I agree, however, with the hon. Gentleman on the basic questions with which he began, and we certainly need to look at this during the next 25 years: building on floodplains, climate change and increasing flood risk. That will have an impact right across the industry.
I agree entirely with my hon. Friend. Can I urge the hon. Member for Brent North to be careful about making bland criticisms such as those about building on floodplains? London and York are floodplains. Do the comments apply to those great cities? The issue is about how we build on floodplains and how much flood resistance there is. We can all think of buildings on floodplains that were lunacy and should never have happened—perhaps the Environment Agency was ignored—but such sweeping statements on this important issue need to be qualified carefully.
I am grateful to my hon. Friend, who is correct. Building on floodplains is a question of doing detailed calculations; the point is not that floodplains cannot ever be built on. Scotland provides a good example in the constraints that it has placed on building on floodplains, but Scotland has certain advantages in terms of population movements and the nature of the land.
As my hon. Friend said, there are technical solutions that allow for building on floodplains in Britain in a more sensible fashion, but most important of all is the natural capital calculation. We need to be much more realistic about looking at the social and economic costs of building on floodplains. What are the likelihoods of a risk? How much is that likely to cost the householder? How much misery and distress is that likely to cause them? What impact might that have on house prices? When all that is taken into account, someone might still, for particular reasons, decide to build on a floodplain. There could be very good reasons to go ahead, but they must ensure they have gone through the due diligence and looked at the potential costs and risks of doing so.

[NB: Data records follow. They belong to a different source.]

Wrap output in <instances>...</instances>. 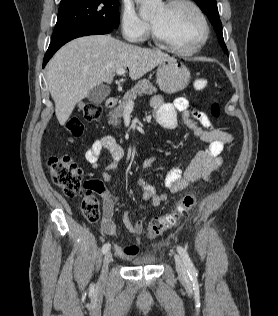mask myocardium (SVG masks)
I'll return each mask as SVG.
<instances>
[{
	"instance_id": "myocardium-1",
	"label": "myocardium",
	"mask_w": 278,
	"mask_h": 316,
	"mask_svg": "<svg viewBox=\"0 0 278 316\" xmlns=\"http://www.w3.org/2000/svg\"><path fill=\"white\" fill-rule=\"evenodd\" d=\"M164 5L167 8H172L178 5H187L189 7H191L195 13L197 14V16L199 17L202 26H203V36L201 41L194 47L192 48H182L179 47L175 44H173L171 41H169L168 39H166L165 37H163L159 31L157 30V28L154 26V24L151 22L150 23V30H151V37L152 40L159 46H162L166 49H169L177 54H181V55H193L198 53L199 51H201L204 46L207 44L209 37H210V26H209V22L207 20V17L204 13V11L201 9V7L194 2L193 0H167Z\"/></svg>"
}]
</instances>
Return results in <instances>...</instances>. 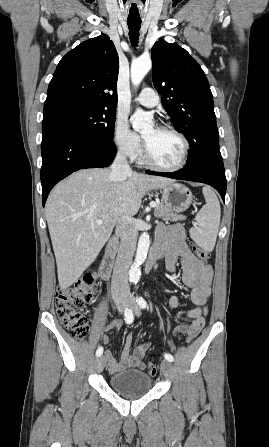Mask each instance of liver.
<instances>
[{
	"label": "liver",
	"mask_w": 269,
	"mask_h": 447,
	"mask_svg": "<svg viewBox=\"0 0 269 447\" xmlns=\"http://www.w3.org/2000/svg\"><path fill=\"white\" fill-rule=\"evenodd\" d=\"M110 174L106 168L75 172L55 186L46 202L61 289L72 285L96 259L121 216L137 214L148 190L174 182L137 172L126 182H113Z\"/></svg>",
	"instance_id": "obj_1"
}]
</instances>
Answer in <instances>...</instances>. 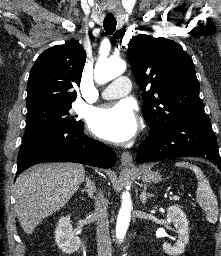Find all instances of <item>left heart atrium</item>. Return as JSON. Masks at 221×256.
Returning <instances> with one entry per match:
<instances>
[{
    "mask_svg": "<svg viewBox=\"0 0 221 256\" xmlns=\"http://www.w3.org/2000/svg\"><path fill=\"white\" fill-rule=\"evenodd\" d=\"M88 124L93 134L114 143L132 139L138 130L135 111L124 101L95 109L89 116Z\"/></svg>",
    "mask_w": 221,
    "mask_h": 256,
    "instance_id": "1",
    "label": "left heart atrium"
}]
</instances>
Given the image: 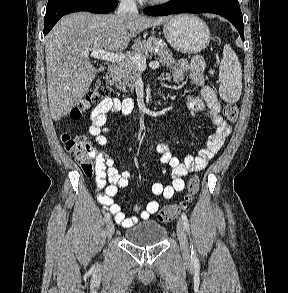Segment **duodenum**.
<instances>
[{
  "label": "duodenum",
  "instance_id": "1",
  "mask_svg": "<svg viewBox=\"0 0 288 293\" xmlns=\"http://www.w3.org/2000/svg\"><path fill=\"white\" fill-rule=\"evenodd\" d=\"M118 71H119V67H118L117 64H111L108 67L107 80H108L109 83H114V81H115V79L117 77Z\"/></svg>",
  "mask_w": 288,
  "mask_h": 293
}]
</instances>
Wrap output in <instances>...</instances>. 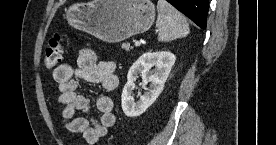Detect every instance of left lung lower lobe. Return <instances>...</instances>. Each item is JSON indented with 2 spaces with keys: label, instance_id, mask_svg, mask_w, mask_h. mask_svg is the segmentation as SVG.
I'll return each mask as SVG.
<instances>
[{
  "label": "left lung lower lobe",
  "instance_id": "0a47b994",
  "mask_svg": "<svg viewBox=\"0 0 276 145\" xmlns=\"http://www.w3.org/2000/svg\"><path fill=\"white\" fill-rule=\"evenodd\" d=\"M175 8L194 21L200 28H206L208 0H167Z\"/></svg>",
  "mask_w": 276,
  "mask_h": 145
}]
</instances>
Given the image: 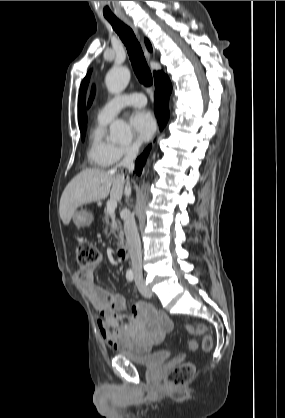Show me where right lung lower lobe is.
<instances>
[{
	"label": "right lung lower lobe",
	"mask_w": 285,
	"mask_h": 418,
	"mask_svg": "<svg viewBox=\"0 0 285 418\" xmlns=\"http://www.w3.org/2000/svg\"><path fill=\"white\" fill-rule=\"evenodd\" d=\"M155 114L162 130L166 125L169 118V97L172 92L171 82L164 73L159 76L157 83L155 84ZM151 145L148 146L145 151L137 158L135 163V171L138 175L141 174L142 168L146 162L147 156L150 152Z\"/></svg>",
	"instance_id": "98d812e1"
}]
</instances>
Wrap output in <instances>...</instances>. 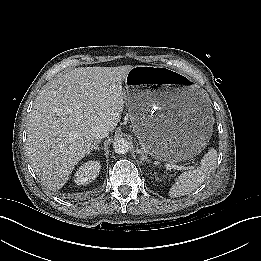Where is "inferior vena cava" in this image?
<instances>
[{"mask_svg":"<svg viewBox=\"0 0 261 261\" xmlns=\"http://www.w3.org/2000/svg\"><path fill=\"white\" fill-rule=\"evenodd\" d=\"M93 136L96 139H102L108 136L109 129L104 125H98L92 128Z\"/></svg>","mask_w":261,"mask_h":261,"instance_id":"inferior-vena-cava-1","label":"inferior vena cava"}]
</instances>
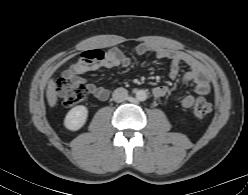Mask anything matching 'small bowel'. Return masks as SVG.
<instances>
[{
	"label": "small bowel",
	"instance_id": "c3829d8e",
	"mask_svg": "<svg viewBox=\"0 0 248 195\" xmlns=\"http://www.w3.org/2000/svg\"><path fill=\"white\" fill-rule=\"evenodd\" d=\"M134 52L136 55L154 53L158 58L168 59L170 61L169 76L172 79L179 76L180 65L182 63L187 64L189 69L182 76V83H193L195 85V93L198 96H206L209 94L211 89L209 73L202 64L194 58L153 43H142L136 47ZM131 63V57L118 48H110L105 51L94 48L85 51L77 62L70 65L63 72V75L67 79L86 84L90 94H92L96 99L104 101L109 97V90L93 83H86L81 75L102 68L119 66L126 68L129 67ZM167 91L168 89L166 86H157L153 89V95L155 98L160 99L166 95ZM194 102L195 96L192 94H187L181 98V105L185 108H190Z\"/></svg>",
	"mask_w": 248,
	"mask_h": 195
}]
</instances>
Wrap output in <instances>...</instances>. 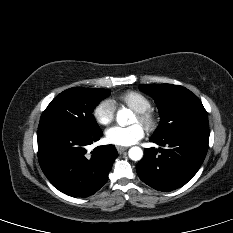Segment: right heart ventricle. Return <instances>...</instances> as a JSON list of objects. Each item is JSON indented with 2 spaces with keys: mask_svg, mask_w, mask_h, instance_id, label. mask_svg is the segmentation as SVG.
<instances>
[{
  "mask_svg": "<svg viewBox=\"0 0 233 233\" xmlns=\"http://www.w3.org/2000/svg\"><path fill=\"white\" fill-rule=\"evenodd\" d=\"M119 100L135 112L149 110L152 106L151 100L138 91H127L119 96Z\"/></svg>",
  "mask_w": 233,
  "mask_h": 233,
  "instance_id": "obj_1",
  "label": "right heart ventricle"
}]
</instances>
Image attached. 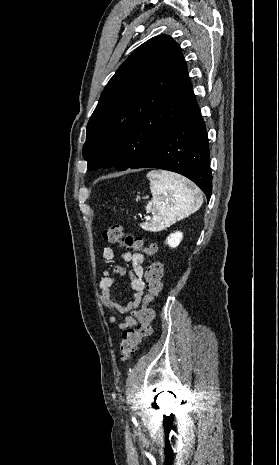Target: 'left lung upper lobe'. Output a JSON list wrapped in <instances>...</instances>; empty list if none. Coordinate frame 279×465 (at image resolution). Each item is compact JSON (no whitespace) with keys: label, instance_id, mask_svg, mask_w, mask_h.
<instances>
[{"label":"left lung upper lobe","instance_id":"1","mask_svg":"<svg viewBox=\"0 0 279 465\" xmlns=\"http://www.w3.org/2000/svg\"><path fill=\"white\" fill-rule=\"evenodd\" d=\"M191 94L180 46L167 35L143 43L109 80L88 122V169L130 168L170 129Z\"/></svg>","mask_w":279,"mask_h":465}]
</instances>
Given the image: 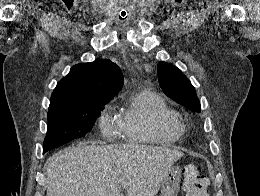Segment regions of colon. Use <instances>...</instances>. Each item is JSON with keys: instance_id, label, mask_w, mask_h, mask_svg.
<instances>
[{"instance_id": "colon-1", "label": "colon", "mask_w": 260, "mask_h": 196, "mask_svg": "<svg viewBox=\"0 0 260 196\" xmlns=\"http://www.w3.org/2000/svg\"><path fill=\"white\" fill-rule=\"evenodd\" d=\"M186 196H207L210 179L195 167H186L183 173Z\"/></svg>"}]
</instances>
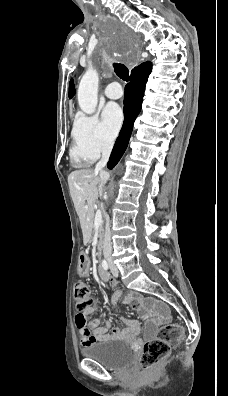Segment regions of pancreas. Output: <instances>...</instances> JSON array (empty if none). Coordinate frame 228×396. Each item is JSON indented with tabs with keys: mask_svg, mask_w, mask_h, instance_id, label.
I'll return each instance as SVG.
<instances>
[{
	"mask_svg": "<svg viewBox=\"0 0 228 396\" xmlns=\"http://www.w3.org/2000/svg\"><path fill=\"white\" fill-rule=\"evenodd\" d=\"M90 225H91V228H90V233H92L93 235L97 232V229L96 228H93V217H92V219H91V221H90ZM103 235H104V229H103V226H102V224H100V226H99V228H98V237H99V242H98V251H99V253H100V251H101V248H102V241H103ZM92 238L90 239V243L92 242Z\"/></svg>",
	"mask_w": 228,
	"mask_h": 396,
	"instance_id": "1",
	"label": "pancreas"
}]
</instances>
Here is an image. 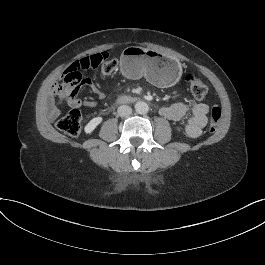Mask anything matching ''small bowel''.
<instances>
[{
	"label": "small bowel",
	"instance_id": "c3829d8e",
	"mask_svg": "<svg viewBox=\"0 0 265 265\" xmlns=\"http://www.w3.org/2000/svg\"><path fill=\"white\" fill-rule=\"evenodd\" d=\"M89 88L99 99L105 98V93L101 91L91 79H83L82 82L74 88H66L60 84H56L53 88V96L56 103L61 104L66 102L72 108H79L81 106L91 107L94 105L92 100L82 101L78 97L79 91L83 88ZM209 107L204 102H198L193 106H188L183 103H176L168 107H163L161 114L173 121H180L187 118L184 128L185 134L190 138H197L201 135L203 127L207 123V113ZM59 109L55 104H51L49 110V117L54 119L58 116Z\"/></svg>",
	"mask_w": 265,
	"mask_h": 265
}]
</instances>
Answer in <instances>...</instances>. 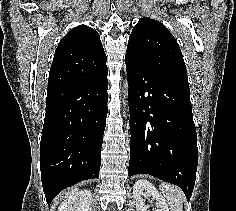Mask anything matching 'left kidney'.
I'll return each instance as SVG.
<instances>
[{"mask_svg":"<svg viewBox=\"0 0 236 211\" xmlns=\"http://www.w3.org/2000/svg\"><path fill=\"white\" fill-rule=\"evenodd\" d=\"M133 196L137 211H148L149 206L145 204V199L148 197H152L156 200V209H154V211H169L166 200L147 180L141 179L135 182L133 186Z\"/></svg>","mask_w":236,"mask_h":211,"instance_id":"1","label":"left kidney"}]
</instances>
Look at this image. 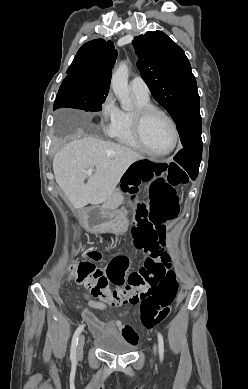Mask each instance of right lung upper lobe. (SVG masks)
<instances>
[{
  "label": "right lung upper lobe",
  "mask_w": 248,
  "mask_h": 389,
  "mask_svg": "<svg viewBox=\"0 0 248 389\" xmlns=\"http://www.w3.org/2000/svg\"><path fill=\"white\" fill-rule=\"evenodd\" d=\"M116 58L117 50L111 41L92 40L78 50L67 73L85 76L86 82L94 87L109 88Z\"/></svg>",
  "instance_id": "obj_1"
}]
</instances>
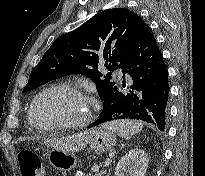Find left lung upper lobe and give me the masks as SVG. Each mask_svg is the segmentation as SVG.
<instances>
[{
	"label": "left lung upper lobe",
	"instance_id": "5c2ea615",
	"mask_svg": "<svg viewBox=\"0 0 205 176\" xmlns=\"http://www.w3.org/2000/svg\"><path fill=\"white\" fill-rule=\"evenodd\" d=\"M146 26L144 21L125 8L107 9L95 15L76 30L58 37L32 70L23 92L52 79L83 74L93 79L102 98L113 89L111 72L101 79L98 63L114 71Z\"/></svg>",
	"mask_w": 205,
	"mask_h": 176
}]
</instances>
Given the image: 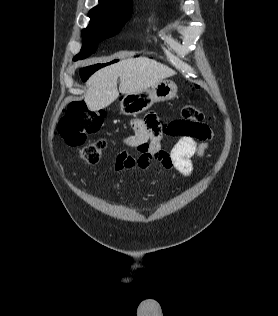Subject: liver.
I'll return each mask as SVG.
<instances>
[{
  "instance_id": "6515ba94",
  "label": "liver",
  "mask_w": 278,
  "mask_h": 316,
  "mask_svg": "<svg viewBox=\"0 0 278 316\" xmlns=\"http://www.w3.org/2000/svg\"><path fill=\"white\" fill-rule=\"evenodd\" d=\"M175 74L171 68L147 57L124 59L100 69L87 80L88 91L85 102L90 110L97 111L113 103L118 98L119 92L140 93Z\"/></svg>"
}]
</instances>
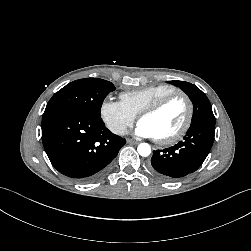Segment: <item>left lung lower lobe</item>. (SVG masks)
<instances>
[{
  "label": "left lung lower lobe",
  "mask_w": 251,
  "mask_h": 251,
  "mask_svg": "<svg viewBox=\"0 0 251 251\" xmlns=\"http://www.w3.org/2000/svg\"><path fill=\"white\" fill-rule=\"evenodd\" d=\"M215 136V122L191 124L183 140L163 150L153 151L149 164L155 176L173 181L196 171L206 159Z\"/></svg>",
  "instance_id": "1"
}]
</instances>
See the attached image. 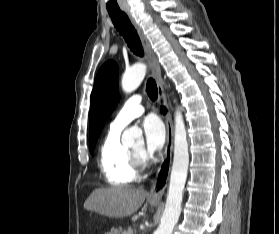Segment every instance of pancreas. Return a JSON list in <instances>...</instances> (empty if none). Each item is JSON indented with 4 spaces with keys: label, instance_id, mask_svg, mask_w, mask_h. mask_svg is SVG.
Wrapping results in <instances>:
<instances>
[{
    "label": "pancreas",
    "instance_id": "1",
    "mask_svg": "<svg viewBox=\"0 0 279 234\" xmlns=\"http://www.w3.org/2000/svg\"><path fill=\"white\" fill-rule=\"evenodd\" d=\"M121 234H133V231L131 228H129L128 230H125L124 232H122Z\"/></svg>",
    "mask_w": 279,
    "mask_h": 234
}]
</instances>
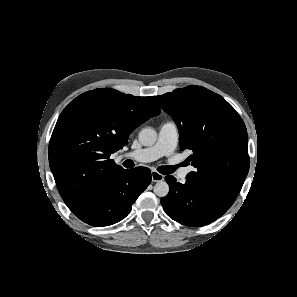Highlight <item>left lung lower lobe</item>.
Masks as SVG:
<instances>
[{"instance_id":"0a47b994","label":"left lung lower lobe","mask_w":297,"mask_h":297,"mask_svg":"<svg viewBox=\"0 0 297 297\" xmlns=\"http://www.w3.org/2000/svg\"><path fill=\"white\" fill-rule=\"evenodd\" d=\"M165 180L170 190L161 199V204L167 215L182 225H208L229 209L187 181L181 184L173 176H166Z\"/></svg>"}]
</instances>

That brings me to my conclusion. This has been a good and testing debate, as I have come to expect from the hon. Member for Brent North, and it means that we are now one step closer to ensuring affordable insurance. I am reassured that the Opposition are not challenging the measures. I think Members across the Committee would agree that the work done over the past few months by my hon. Friend the Member for Newbury, by the insurance industry and by many of our civil servants—who must be both relieved and exhausted at reaching this stage—has brought us to a pretty impressive model.
I would like the United Kingdom to boast about and share this model with the rest of the world, so that others can see how we have addressed the issue in a pragmatic and focused way. We have done it by working with the insurance industry instead of against it. We have included a very broad sweep of universal provision and have taken into account questions of transition. We have set up a 25-year process. All that shows long-term strategic thinking and market focus, which we should be proud of.
I thank the Committee for the opportunity to set out the Government’s approach on Flood Re and the insurance industry for its hard work. This legislative framework is a good model for balancing pragmatic considerations of how a scheme can operate with public policy objectives. I commend the regulations to the Committee.
Question put and agreed to.
Resolved,
That the Committee has considered the draft Flood Reinsurance (Scheme and Scheme Administrator Designation) Regulations 2015.
Draft Flood Reinsurance (Scheme Funding and Administration) Regulations 2015
Resolved,
That the Committee has considered the draft Flood Reinsurance (Scheme Funding and Administration) Regulations 2015.—(Rory Stewart.)